● How to complete this task: Check each line of the data for "Matten", and copy the ones that have it.

● Information provided:
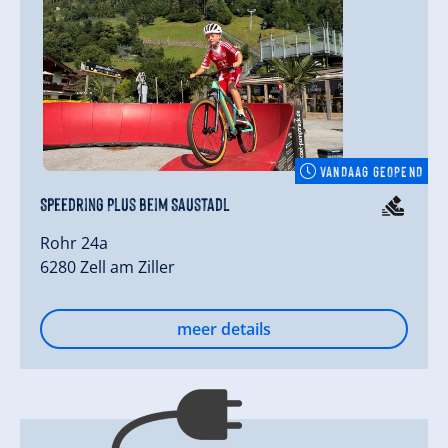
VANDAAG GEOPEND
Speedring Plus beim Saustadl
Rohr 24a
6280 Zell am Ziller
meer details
* * *
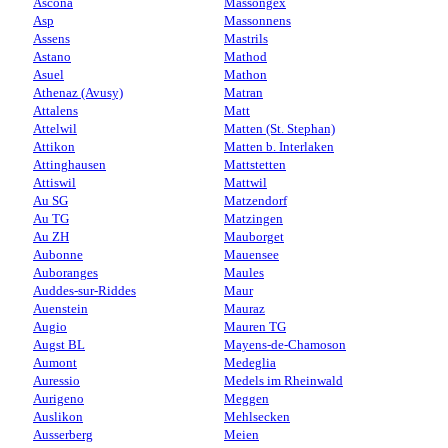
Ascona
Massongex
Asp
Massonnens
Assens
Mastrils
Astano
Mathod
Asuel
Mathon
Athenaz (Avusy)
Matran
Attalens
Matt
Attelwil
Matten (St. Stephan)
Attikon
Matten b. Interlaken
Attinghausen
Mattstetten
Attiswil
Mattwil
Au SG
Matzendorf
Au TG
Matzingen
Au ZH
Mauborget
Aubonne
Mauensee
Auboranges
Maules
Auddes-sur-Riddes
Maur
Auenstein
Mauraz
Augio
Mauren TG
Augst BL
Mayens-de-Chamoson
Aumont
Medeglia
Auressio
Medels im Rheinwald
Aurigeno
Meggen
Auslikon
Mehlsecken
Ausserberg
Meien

● Output:
Matten (St. Stephan)
Matten b. Interlaken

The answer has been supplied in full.